Dua Aktivis HAM Ini Tolak Dijemput Polisi Gegara Video ‘Lord Luhut’, Begini Kronologi Versi KontraS

Setidaknya ada empat sampai lima polisi yang datang ke kediaman dua aktivis itu pada pagi ini.
Dua Aktivis HAM, Haris Azhar dan Fatia Maulidiyanti
Haris Azhar dan Fatia Maulidiyanti. | Foto: Youtube Haris Azhar

ACEHSATU.COM | JAKARTA – Koordinator Komisi untuk Orang Hilang dan Korban Tindak Kekerasan (KontraS) Fatia Maulidiyanti dan Direktur Eksekutif Lokataru Haris Azhar disebutkan akan dijemput anggota kepolisian di kediaman mereka masing-masing untuk menjalani pemeriksaan di Polda Metro Jaya, Selasa (18/1/2022) pagi tadi.

Hal itu seperti diungkap Koordinator Koordinator bidang Riset dan Mobilisasi KontraS, Rivanlee Anandar di Jakarta, mengutip Antara, Selasa.

Namun menurut Rivaenlee, dua aktivis HAM itu menolak dijemput dan dibawa oleh polisi, karena keduanya akan datang langsung ke Polda Metro Jaya, Jakarta, pada pukul 11.00 WIB.

Setidaknya ada empat sampai lima polisi yang datang ke kediaman dua aktivis itu pada pagi ini.

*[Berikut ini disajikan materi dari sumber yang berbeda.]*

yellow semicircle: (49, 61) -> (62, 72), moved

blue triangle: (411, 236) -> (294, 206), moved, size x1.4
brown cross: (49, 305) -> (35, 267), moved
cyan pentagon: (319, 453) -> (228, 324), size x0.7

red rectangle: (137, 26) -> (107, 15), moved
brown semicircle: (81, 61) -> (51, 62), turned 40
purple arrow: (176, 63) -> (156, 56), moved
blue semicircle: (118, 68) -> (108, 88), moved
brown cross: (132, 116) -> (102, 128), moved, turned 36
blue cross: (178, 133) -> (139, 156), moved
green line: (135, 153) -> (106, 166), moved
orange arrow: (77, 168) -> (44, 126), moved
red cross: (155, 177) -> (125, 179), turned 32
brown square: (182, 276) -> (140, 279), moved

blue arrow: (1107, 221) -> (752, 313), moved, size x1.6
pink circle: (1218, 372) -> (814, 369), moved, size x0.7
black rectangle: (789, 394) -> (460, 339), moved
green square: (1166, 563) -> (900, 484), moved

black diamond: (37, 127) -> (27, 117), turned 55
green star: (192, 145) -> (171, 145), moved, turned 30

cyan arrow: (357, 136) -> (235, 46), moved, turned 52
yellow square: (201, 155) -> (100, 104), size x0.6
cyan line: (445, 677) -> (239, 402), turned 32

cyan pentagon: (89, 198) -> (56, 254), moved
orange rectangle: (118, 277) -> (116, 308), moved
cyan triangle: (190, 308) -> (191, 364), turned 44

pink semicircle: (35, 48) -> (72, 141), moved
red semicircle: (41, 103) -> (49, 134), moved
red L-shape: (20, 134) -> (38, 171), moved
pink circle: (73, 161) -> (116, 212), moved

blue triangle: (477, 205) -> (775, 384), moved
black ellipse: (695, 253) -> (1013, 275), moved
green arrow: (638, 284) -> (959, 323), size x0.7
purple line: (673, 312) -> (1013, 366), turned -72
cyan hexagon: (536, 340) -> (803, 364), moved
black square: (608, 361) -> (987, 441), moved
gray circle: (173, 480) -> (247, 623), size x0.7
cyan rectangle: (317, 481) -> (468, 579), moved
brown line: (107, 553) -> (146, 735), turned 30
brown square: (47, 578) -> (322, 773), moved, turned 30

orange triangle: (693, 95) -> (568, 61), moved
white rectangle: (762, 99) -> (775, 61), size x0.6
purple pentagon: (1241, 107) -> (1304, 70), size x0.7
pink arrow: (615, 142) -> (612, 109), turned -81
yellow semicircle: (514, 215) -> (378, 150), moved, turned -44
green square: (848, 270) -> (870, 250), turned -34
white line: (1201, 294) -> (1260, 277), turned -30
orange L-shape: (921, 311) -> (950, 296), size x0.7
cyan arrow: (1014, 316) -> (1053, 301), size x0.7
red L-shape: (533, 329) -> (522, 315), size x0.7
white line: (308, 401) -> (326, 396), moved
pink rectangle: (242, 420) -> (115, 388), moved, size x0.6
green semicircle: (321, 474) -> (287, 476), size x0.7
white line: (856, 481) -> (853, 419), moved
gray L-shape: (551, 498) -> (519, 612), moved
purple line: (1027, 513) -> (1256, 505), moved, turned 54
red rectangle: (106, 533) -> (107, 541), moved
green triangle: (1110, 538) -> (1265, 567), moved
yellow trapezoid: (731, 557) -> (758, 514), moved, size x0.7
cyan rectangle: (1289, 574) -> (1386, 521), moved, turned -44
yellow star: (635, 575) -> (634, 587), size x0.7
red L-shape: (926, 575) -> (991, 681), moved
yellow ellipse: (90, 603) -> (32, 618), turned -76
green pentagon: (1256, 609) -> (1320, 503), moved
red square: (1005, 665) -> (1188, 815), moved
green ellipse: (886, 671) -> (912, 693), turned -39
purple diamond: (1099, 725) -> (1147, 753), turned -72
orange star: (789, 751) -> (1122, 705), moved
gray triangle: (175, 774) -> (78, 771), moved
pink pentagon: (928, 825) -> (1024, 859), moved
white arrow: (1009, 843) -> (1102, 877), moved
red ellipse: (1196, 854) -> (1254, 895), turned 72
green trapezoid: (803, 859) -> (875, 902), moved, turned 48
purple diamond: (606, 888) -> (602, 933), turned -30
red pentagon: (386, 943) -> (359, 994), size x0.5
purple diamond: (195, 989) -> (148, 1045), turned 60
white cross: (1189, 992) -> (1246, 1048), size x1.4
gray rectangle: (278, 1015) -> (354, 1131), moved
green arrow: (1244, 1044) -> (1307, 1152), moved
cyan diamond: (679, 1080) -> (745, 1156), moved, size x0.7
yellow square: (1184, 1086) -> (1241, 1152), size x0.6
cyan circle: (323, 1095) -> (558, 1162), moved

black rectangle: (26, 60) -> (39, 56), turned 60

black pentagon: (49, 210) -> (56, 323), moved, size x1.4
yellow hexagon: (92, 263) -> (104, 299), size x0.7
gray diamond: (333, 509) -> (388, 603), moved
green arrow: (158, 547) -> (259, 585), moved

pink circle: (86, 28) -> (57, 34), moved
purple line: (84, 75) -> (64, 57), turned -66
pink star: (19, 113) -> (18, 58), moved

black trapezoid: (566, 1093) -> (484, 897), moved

Setelah keduanya menolak dijemput, ada satu mobil yang siaga di dekat kediaman Fatia dan Haris, sebut Rivanlee dalam pesan tertulisnya yang diterima di Jakarta.

Dalam kesempatan yang sama, Rivanlee turut meminta dukungan publik agar upaya kriminalisasi terhadap dua aktivis HAM itu berhenti.

“Kami memohon dukungan agar upaya kriminalisasi ini bisa berhenti. Mari kawal bersama upaya pembungkaman kebebasan berekspresi ini,” ucap dia.

Sejauh ini, Polda Metro Jaya belum memberi keterangan resmi terkait penjemputan Fatia dan Haris.

Video Lord Luhut

Luhut B Pandjaitan
Menteri Kordinator Bidang Kemaritiman dan Investasi, Luhut Binsar Pandjaitan. | Foto: Dok Sekretariat Kabinet

Dua aktivis itu pada tahun lalu dilaporkan oleh Menteri Koordinator Bidang Maritim dan Investasi Luhut Binsar Pandjaitan ke Polda Metro Jaya atas dugaan pencemaran nama baik.

Laporan itu telah diterima oleh Polda dan terdaftar pada nomor STTLP/B/4702/IX/2021/SPKT/POLDA METRO JAYA.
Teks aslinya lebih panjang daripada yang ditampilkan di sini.